A un hombre que así castigaba su carne para rendirla al espíritu no es de admirar que Cristo le diese poder sobre los demonios y sobre la naturaleza, como en el milagro de las cuadrigas de las ciudades de Gaza y Majuma, donde haciendo rociar con un vaso de agua los carros, caballos y auriga de los de Majuma, hizo que vencieran en velocidad a aquellos. Ese poder estupendo fue lo que, no queriendo admitir escritores positivistas, optaron por negar su historicidad.

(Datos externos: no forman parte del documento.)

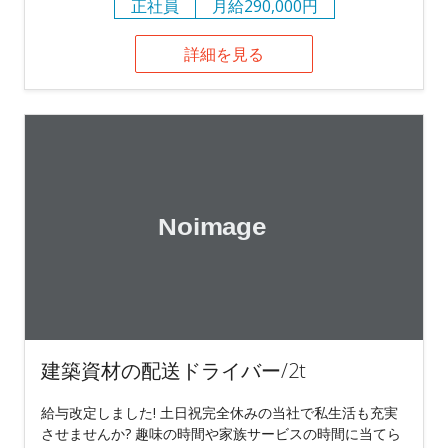
正社員
月給290,000円
詳細を見る
建築資材の配送ドライバー/2t
給与改定しました! 土日祝完全休みの当社で私生活も充実
させませんか? 趣味の時間や家族サービスの時間に当てら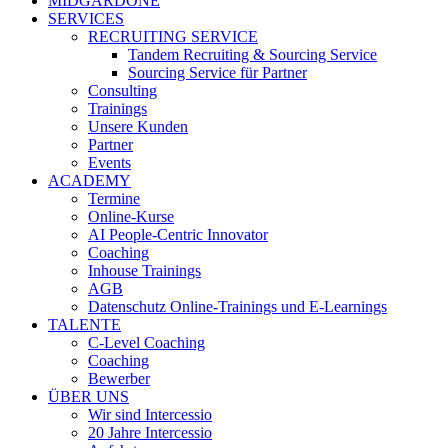
MIDGARDONE
SERVICES
RECRUITING SERVICE
Tandem Recruiting & Sourcing Service
Sourcing Service für Partner
Consulting
Trainings
Unsere Kunden
Partner
Events
ACADEMY
Termine
Online-Kurse
AI People-Centric Innovator
Coaching
Inhouse Trainings
AGB
Datenschutz Online-Trainings und E-Learnings
TALENTE
C-Level Coaching
Coaching
Bewerber
ÜBER UNS
Wir sind Intercessio
20 Jahre Intercessio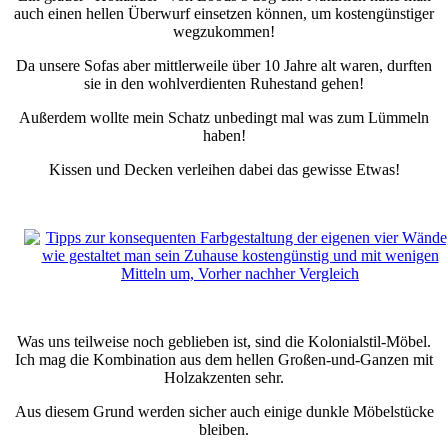
auch einen hellen Überwurf einsetzen können, um kostengünstiger
wegzukommen!
Da unsere Sofas aber mittlerweile über 10 Jahre alt waren, durften
sie in den wohlverdienten Ruhestand gehen!
Außerdem wollte mein Schatz unbedingt mal was zum Lümmeln
haben!
Kissen und Decken verleihen dabei das gewisse Etwas!
Was uns teilweise noch geblieben ist, sind die Kolonialstil-Möbel.
Ich mag die Kombination aus dem hellen Großen-und-Ganzen mit
Holzakzenten sehr.
Aus diesem Grund werden sicher auch einige dunkle Möbelstücke
bleiben.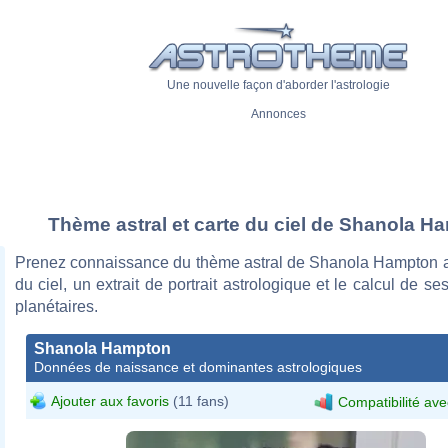
Une nouvelle façon d'aborder l'astrologie
Annonces
Thème astral et carte du ciel de Shanola H
Prenez connaissance du thème astral de Shanola Hampton a
du ciel, un extrait de portrait astrologique et le calcul de s
planétaires.
Shanola Hampton
Données de naissance et dominantes astrologiques
Ajouter aux favoris
(11 fans)
Compatibilité ave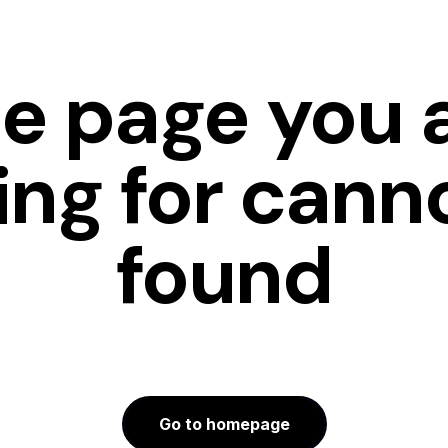
e page you 
ing for cann
found
Go to homepage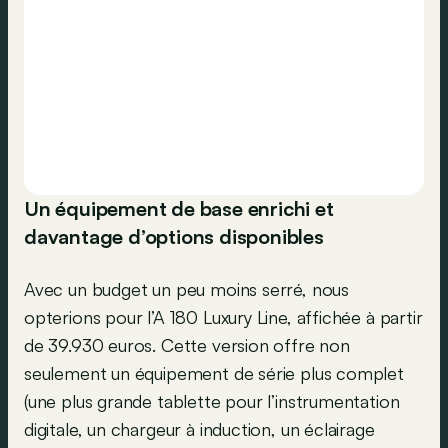
Un équipement de base enrichi et
davantage d’options disponibles
Avec un budget un peu moins serré, nous
opterions pour l’A 180 Luxury Line, affichée à partir
de 39.930 euros. Cette version offre non
seulement un équipement de série plus complet
(une plus grande tablette pour l’instrumentation
digitale, un chargeur à induction, un éclairage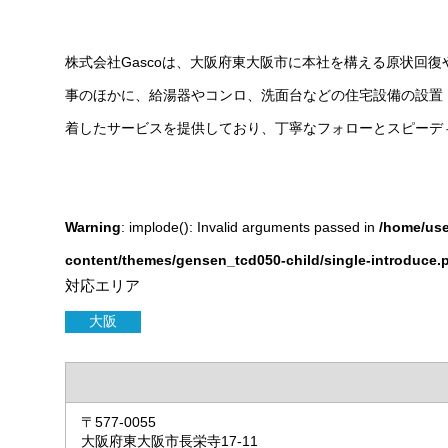
株式会社Gascoは、大阪府東大阪市に本社を構える原状回
事のほかに、給湯器やコンロ、洗面台などの住宅設備の設置
着したサービスを提供しており、丁寧なフォローとスピーデ
Warning
: implode(): Invalid arguments passed in
/home/use
content/themes/gensen_tcd050-child/single-introduce.
対応エリア
大阪
〒577-0055
大阪府東大阪市長栄寺17-11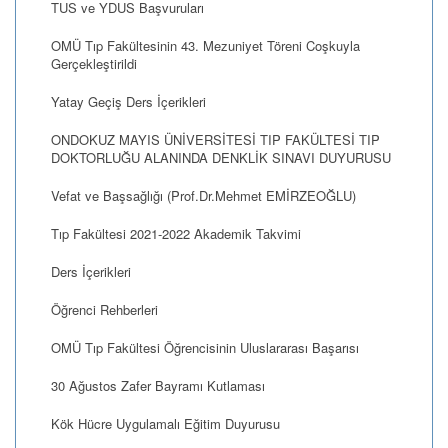
TUS ve YDUS Başvuruları
OMÜ Tıp Fakültesinin 43. Mezuniyet Töreni Coşkuyla
Gerçekleştirildi
Yatay Geçiş Ders İçerikleri
ONDOKUZ MAYIS ÜNİVERSİTESİ TIP FAKÜLTESİ TIP
DOKTORLUĞU ALANINDA DENKLİK SINAVI DUYURUSU
Vefat ve Başsağlığı (Prof.Dr.Mehmet EMİRZEOĞLU)
Tıp Fakültesi 2021-2022 Akademik Takvimi
Ders İçerikleri
Öğrenci Rehberleri
OMÜ Tıp Fakültesi Öğrencisinin Uluslararası Başarısı
30 Ağustos Zafer Bayramı Kutlaması
Kök Hücre Uygulamalı Eğitim Duyurusu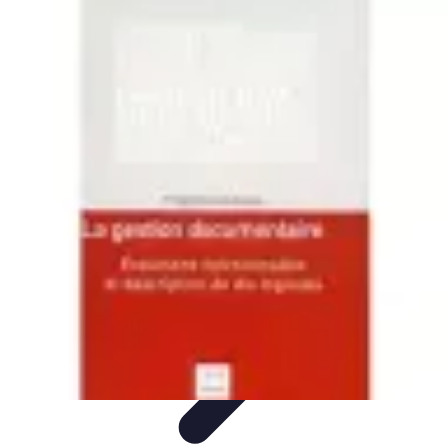
Sélection Logiciels
Guides Pratiques
Choix de logiciels
Guide de sélection
Conseils de
Sélection
Evaluation de logiciels
Sélection Logiciels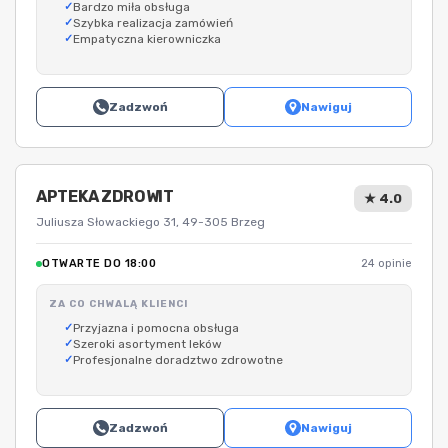
Bardzo miła obsługa
Szybka realizacja zamówień
Empatyczna kierowniczka
Zadzwoń
Nawiguj
APTEKA ZDROWIT
★ 4.0
Juliusza Słowackiego 31, 49-305 Brzeg
OTWARTE DO 18:00
24 opinie
ZA CO CHWALĄ KLIENCI
Przyjazna i pomocna obsługa
Szeroki asortyment leków
Profesjonalne doradztwo zdrowotne
Zadzwoń
Nawiguj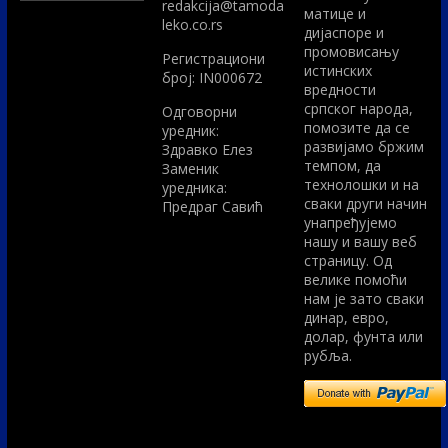
redakcija@tamoda
матице и
leko.co.rs
дијаспоре и
промовисању
Регистрациони
истинских
број: IN000672
вредности
српског народа,
Одговорни
помозите да се
уредник:
развијамо бржим
Здравко Елез
темпом, да
Заменик
технолошки и на
уредника:
сваки други начин
Предраг Савић
унапређујемо
нашу и вашу веб
страницу. Од
велике помоћи
нам је зато сваки
динар, евро,
долар, фунта или
рубља.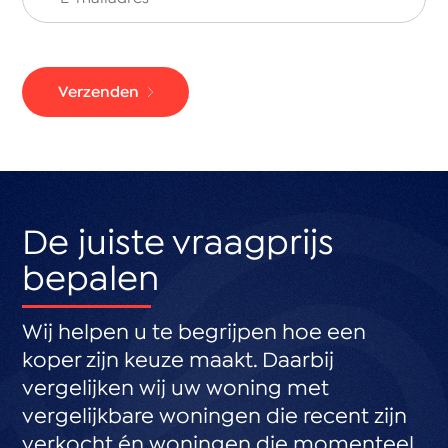
Verzenden
De juiste vraagprijs
bepalen
Wij helpen u te begrijpen hoe een
koper zijn keuze maakt. Daarbij
vergelijken wij uw woning met
vergelijkbare woningen die recent zijn
verkocht én woningen die momenteel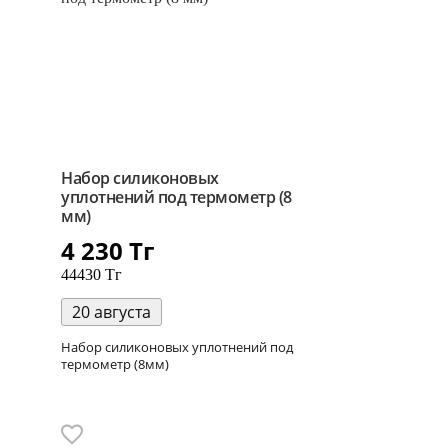
Набор силиконовых
уплотнений под термометр (8
мм)
4 230
Тг
44430 Тг
20 августа
Набор силиконовых уплотнений под
термометр (8мм)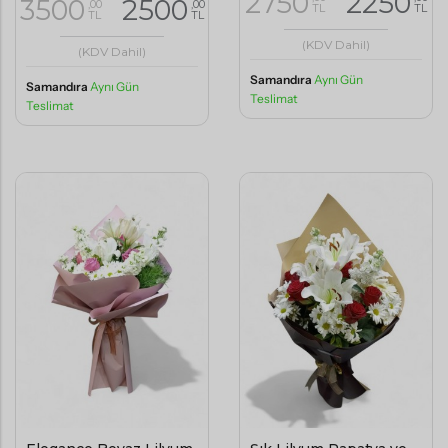
2750
2250
3500
2500
,00
,00
TL
TL
TL
TL
(KDV Dahil)
(KDV Dahil)
Samandıra
Aynı Gün
Samandıra
Aynı Gün
Teslimat
Teslimat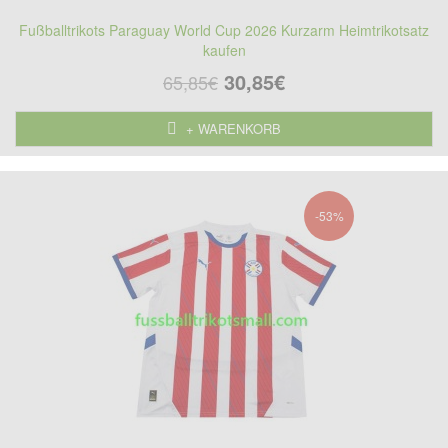
Fußballtrikots Paraguay World Cup 2026 Kurzarm Heimtrikotsatz
kaufen
30,85€
65,85€
+ WARENKORB
-53%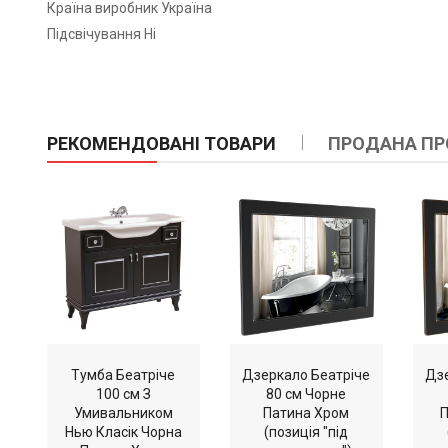
Країна виробник Україна
Підсвічування Ні
РЕКОМЕНДОВАНІ ТОВАРИ
ПРОДАНА ПР
Тумба Беатріче
Дзеркало Беатріче
Дзе
100 см З
80 см Чорне
Умивальником
Патина Хром
П
Нью Класік Чорна
(позиція "під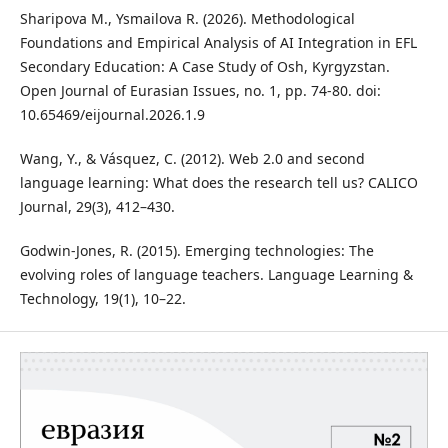
Sharipova M., Ysmailova R. (2026). Methodological
Foundations and Empirical Analysis of AI Integration in EFL
Secondary Education: A Case Study of Osh, Kyrgyzstan.
Open Journal of Eurasian Issues, no. 1, pp. 74-80. doi:
10.65469/eijournal.2026.1.9
Wang, Y., & Vásquez, C. (2012). Web 2.0 and second
language learning: What does the research tell us? CALICO
Journal, 29(3), 412–430.
Godwin-Jones, R. (2015). Emerging technologies: The
evolving roles of language teachers. Language Learning &
Technology, 19(1), 10–22.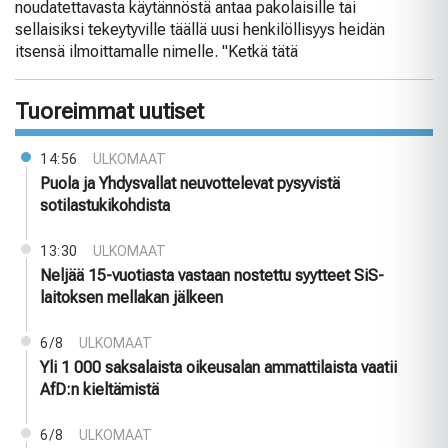
noudatettavasta käytännöstä antaa pakolaisille tai
sellaisiksi tekeytyville täällä uusi henkilöllisyys heidän
itsensä ilmoittamalle nimelle. "Ketkä tätä
Tuoreimmat uutiset
14:56
ULKOMAAT
Puola ja Yhdysvallat neuvottelevat pysyvistä
sotilastukikohdista
13:30
ULKOMAAT
Neljää 15-vuotiasta vastaan nostettu syytteet SiS-
laitoksen mellakan jälkeen
6/8
ULKOMAAT
Yli 1 000 saksalaista oikeusalan ammattilaista vaatii
AfD:n kieltämistä
6/8
ULKOMAAT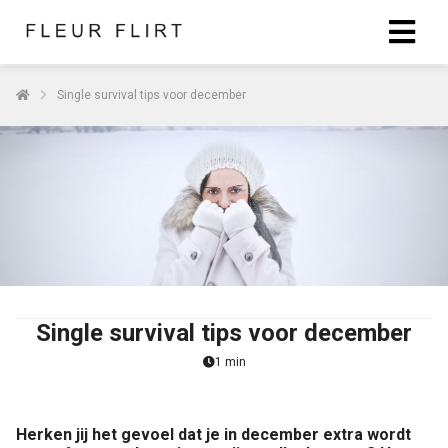
Single survival tips voor december
Single survival tips voor december
1 min
Herken jij het gevoel dat je in december extra wordt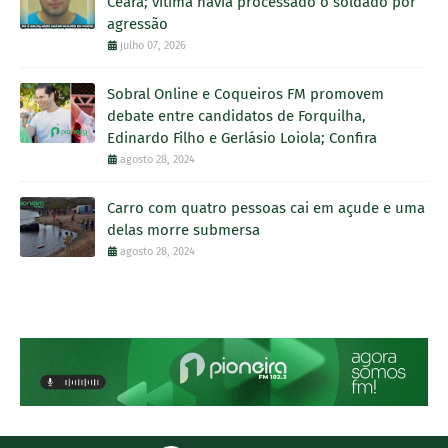
Ceará; vítima havia processado o soldado por
agressão
julho 07, 2026
Sobral Online e Coqueiros FM promovem
debate entre candidatos de Forquilha,
Edinardo Filho e Gerlásio Loiola; Confira
agosto 28, 2024
Carro com quatro pessoas cai em açude e uma
delas morre submersa
agosto 28, 2024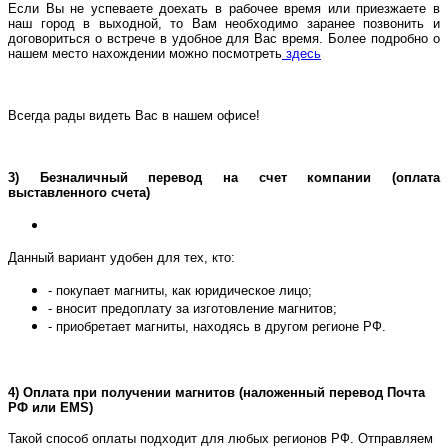
Если Вы не успеваете доехать в рабочее время или приезжаете в
наш город в выходной, то Вам необходимо заранее позвонить и
договориться о встрече в удобное для Вас время. Более подробно о
нашем место нахождении можно посмотреть
здесь
Всегда рады видеть Вас в нашем офисе!
3) Безналичный перевод на счет компании (оплата
выставленного счета)
Данный вариант удобен для тех, кто:
- покупает магниты, как юридическое лицо;
- вносит предоплату за изготовление магнитов;
- приобретает магниты, находясь в другом регионе РФ.
4
) Оплата при получении магнитов (наложенный перевод Почта
РФ или EMS)
Такой способ оплаты подход
ит для любых регионов РФ. Отправляем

El deseo de huir del aura popular que lo admiraba, así por su virtud como por sus milagros en curar las dolencias del cuerpo y las posesiones del demonio, le hacía ansiar la soledad, y, finalmente, la amenaza de Juliano el Apóstata, que había ya destruido su monasterio de Majuma el año 362, le obligó a embarcarse en el puerto de Alejandría en la primera nave que partiera y que fue con rumbo a Sicilia. Sus milagros le delataban siempre, y así hubo de salir de Sicilia, desde donde pasó a la Dalmacia, estableciéndose en Epidaurum, con Hesiquio: allí le hizo célebre un gran milagro destruyendo por el fuego un dragón que hacia allí gran estrago. Deseoso de vivir desconocido, partió para Chipre juntamente con Hesiquio, al que envió a Palestina para visitar a los hermanos y ver las cenizas de su antiguo monasterio. Establecióse en un lugar fragoso llamado Bucolia, donde no había cristianos, sino gente feroz, pero los amansó su virtud y la curación de uno de sus jefes. Cinco años permaneció en aquella soledad, al cabo de los cuales, sintiéndose morir a sus ochenta años, dejó escrito brevemente a Hesiquio que le dejaba su Evangelio, su túnica, su cogulla y un pequeño manto. Corrió la voz de que moría el Santo y acudieron a él algunos cristianos de Pafos, que pudieron oírle: "Sal, sal, alma mia ¿Por qué temes? ¿Ya cerca de setenta años que sirves a Cristo y temes?" Y con esto expiró. Llegó la noticia a Hesiquio en Palestina, que partió al punto para Chipre, personándose en el lugar de la sepultura y, simulando querer vivir allí, trasladó ocultamente las reliquias del Santo, que con avidez fueron recibidas en Chipre, en Palestina y en toda el Asia Menor.